What you have to do:
Each record below must come back exactly as written; its pictures must not.

Record extracts:
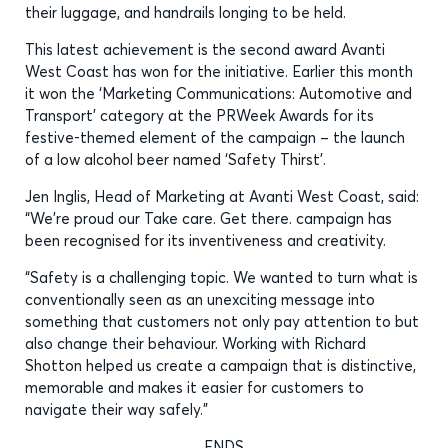
their luggage, and handrails longing to be held.
This latest achievement is the second award Avanti
West Coast has won for the initiative. Earlier this month
it won the ‘Marketing Communications: Automotive and
Transport’ category at the PRWeek Awards for its
festive-themed element of the campaign – the launch
of a low alcohol beer named ‘Safety Thirst’.
Jen Inglis, Head of Marketing at Avanti West Coast, said:
“We’re proud our Take care. Get there. campaign has
been recognised for its inventiveness and creativity.
“Safety is a challenging topic. We wanted to turn what is
conventionally seen as an unexciting message into
something that customers not only pay attention to but
also change their behaviour. Working with Richard
Shotton helped us create a campaign that is distinctive,
memorable and makes it easier for customers to
navigate their way safely.”
ENDS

Response below:
their luggage, and handrails longing to be held.
This latest achievement is the second award Avanti
West Coast has won for the initiative. Earlier this month
it won the ‘Marketing Communications: Automotive and
Transport’ category at the PRWeek Awards for its
festive-themed element of the campaign – the launch
of a low alcohol beer named ‘Safety Thirst’.
Jen Inglis, Head of Marketing at Avanti West Coast, said:
“We’re proud our Take care. Get there. campaign has
been recognised for its inventiveness and creativity.
“Safety is a challenging topic. We wanted to turn what is
conventionally seen as an unexciting message into
something that customers not only pay attention to but
also change their behaviour. Working with Richard
Shotton helped us create a campaign that is distinctive,
memorable and makes it easier for customers to
navigate their way safely.”
ENDS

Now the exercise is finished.